[Data section Boundary: Start]
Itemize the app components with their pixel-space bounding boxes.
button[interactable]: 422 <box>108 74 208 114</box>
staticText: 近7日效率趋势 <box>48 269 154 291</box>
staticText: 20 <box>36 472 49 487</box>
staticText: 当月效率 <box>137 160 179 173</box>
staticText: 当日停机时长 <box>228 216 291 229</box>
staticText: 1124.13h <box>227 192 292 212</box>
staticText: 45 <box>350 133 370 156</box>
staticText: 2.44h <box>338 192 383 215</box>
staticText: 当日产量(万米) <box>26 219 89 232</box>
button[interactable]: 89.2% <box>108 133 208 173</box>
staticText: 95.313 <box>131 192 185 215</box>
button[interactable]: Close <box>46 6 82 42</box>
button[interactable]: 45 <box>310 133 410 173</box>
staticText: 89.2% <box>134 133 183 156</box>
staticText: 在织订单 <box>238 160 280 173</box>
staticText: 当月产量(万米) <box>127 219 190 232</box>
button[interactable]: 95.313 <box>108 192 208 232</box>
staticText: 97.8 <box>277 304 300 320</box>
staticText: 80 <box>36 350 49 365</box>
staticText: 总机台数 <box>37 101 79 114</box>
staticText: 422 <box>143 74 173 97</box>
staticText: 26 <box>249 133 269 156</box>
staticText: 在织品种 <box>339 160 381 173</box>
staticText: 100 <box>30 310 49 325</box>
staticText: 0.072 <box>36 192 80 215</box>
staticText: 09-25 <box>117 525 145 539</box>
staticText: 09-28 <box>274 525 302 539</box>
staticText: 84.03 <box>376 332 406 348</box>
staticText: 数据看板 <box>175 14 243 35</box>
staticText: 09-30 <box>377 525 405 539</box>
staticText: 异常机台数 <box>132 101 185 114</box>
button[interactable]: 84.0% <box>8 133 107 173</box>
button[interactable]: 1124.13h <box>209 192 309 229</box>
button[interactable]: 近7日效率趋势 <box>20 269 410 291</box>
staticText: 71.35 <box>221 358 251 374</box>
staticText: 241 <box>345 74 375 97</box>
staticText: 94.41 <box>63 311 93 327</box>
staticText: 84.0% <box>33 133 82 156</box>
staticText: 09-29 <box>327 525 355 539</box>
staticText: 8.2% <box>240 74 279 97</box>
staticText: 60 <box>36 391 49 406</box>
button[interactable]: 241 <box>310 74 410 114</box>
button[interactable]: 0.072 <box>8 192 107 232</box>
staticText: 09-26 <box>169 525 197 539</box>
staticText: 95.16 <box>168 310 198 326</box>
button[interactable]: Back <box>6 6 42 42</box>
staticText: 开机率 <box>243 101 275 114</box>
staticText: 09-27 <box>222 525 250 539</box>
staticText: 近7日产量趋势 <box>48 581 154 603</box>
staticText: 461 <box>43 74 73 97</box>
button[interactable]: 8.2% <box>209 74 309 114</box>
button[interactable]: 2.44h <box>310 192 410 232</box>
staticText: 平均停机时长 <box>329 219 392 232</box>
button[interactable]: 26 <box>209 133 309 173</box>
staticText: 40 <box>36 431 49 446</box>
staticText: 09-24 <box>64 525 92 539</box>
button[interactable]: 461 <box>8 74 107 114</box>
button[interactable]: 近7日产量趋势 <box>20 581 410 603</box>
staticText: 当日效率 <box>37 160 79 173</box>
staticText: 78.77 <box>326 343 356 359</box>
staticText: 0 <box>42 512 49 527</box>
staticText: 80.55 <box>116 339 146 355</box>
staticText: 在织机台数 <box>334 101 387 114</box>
[Data section Boundary: End]
> **Your assignment**
After reading the listing above, print each line back exactly.

> **Answer**
Itemize the app components with their pixel-space bounding boxes.
button[interactable]: 422 <box>108 74 208 114</box>
staticText: 近7日效率趋势 <box>48 269 154 291</box>
staticText: 20 <box>36 472 49 487</box>
staticText: 当月效率 <box>137 160 179 173</box>
staticText: 当日停机时长 <box>228 216 291 229</box>
staticText: 1124.13h <box>227 192 292 212</box>
staticText: 45 <box>350 133 370 156</box>
staticText: 2.44h <box>338 192 383 215</box>
staticText: 当日产量(万米) <box>26 219 89 232</box>
button[interactable]: 89.2% <box>108 133 208 173</box>
staticText: 95.313 <box>131 192 185 215</box>
button[interactable]: Close <box>46 6 82 42</box>
button[interactable]: 45 <box>310 133 410 173</box>
staticText: 89.2% <box>134 133 183 156</box>
staticText: 在织订单 <box>238 160 280 173</box>
staticText: 当月产量(万米) <box>127 219 190 232</box>
button[interactable]: 95.313 <box>108 192 208 232</box>
staticText: 97.8 <box>277 304 300 320</box>
staticText: 80 <box>36 350 49 365</box>
staticText: 总机台数 <box>37 101 79 114</box>
staticText: 422 <box>143 74 173 97</box>
staticText: 26 <box>249 133 269 156</box>
staticText: 在织品种 <box>339 160 381 173</box>
staticText: 100 <box>30 310 49 325</box>
staticText: 0.072 <box>36 192 80 215</box>
staticText: 09-25 <box>117 525 145 539</box>
staticText: 09-28 <box>274 525 302 539</box>
staticText: 84.03 <box>376 332 406 348</box>
staticText: 数据看板 <box>175 14 243 35</box>
staticText: 09-30 <box>377 525 405 539</box>
staticText: 异常机台数 <box>132 101 185 114</box>
button[interactable]: 84.0% <box>8 133 107 173</box>
button[interactable]: 1124.13h <box>209 192 309 229</box>
button[interactable]: 近7日效率趋势 <box>20 269 410 291</box>
staticText: 71.35 <box>221 358 251 374</box>
staticText: 241 <box>345 74 375 97</box>
staticText: 94.41 <box>63 311 93 327</box>
staticText: 84.0% <box>33 133 82 156</box>
staticText: 09-29 <box>327 525 355 539</box>
staticText: 8.2% <box>240 74 279 97</box>
staticText: 60 <box>36 391 49 406</box>
button[interactable]: 241 <box>310 74 410 114</box>
button[interactable]: 0.072 <box>8 192 107 232</box>
staticText: 09-26 <box>169 525 197 539</box>
staticText: 95.16 <box>168 310 198 326</box>
button[interactable]: Back <box>6 6 42 42</box>
staticText: 开机率 <box>243 101 275 114</box>
staticText: 09-27 <box>222 525 250 539</box>
staticText: 近7日产量趋势 <box>48 581 154 603</box>
staticText: 461 <box>43 74 73 97</box>
button[interactable]: 8.2% <box>209 74 309 114</box>
button[interactable]: 2.44h <box>310 192 410 232</box>
staticText: 平均停机时长 <box>329 219 392 232</box>
button[interactable]: 26 <box>209 133 309 173</box>
staticText: 40 <box>36 431 49 446</box>
staticText: 09-24 <box>64 525 92 539</box>
button[interactable]: 461 <box>8 74 107 114</box>
button[interactable]: 近7日产量趋势 <box>20 581 410 603</box>
staticText: 当日效率 <box>37 160 79 173</box>
staticText: 78.77 <box>326 343 356 359</box>
staticText: 0 <box>42 512 49 527</box>
staticText: 80.55 <box>116 339 146 355</box>
staticText: 在织机台数 <box>334 101 387 114</box>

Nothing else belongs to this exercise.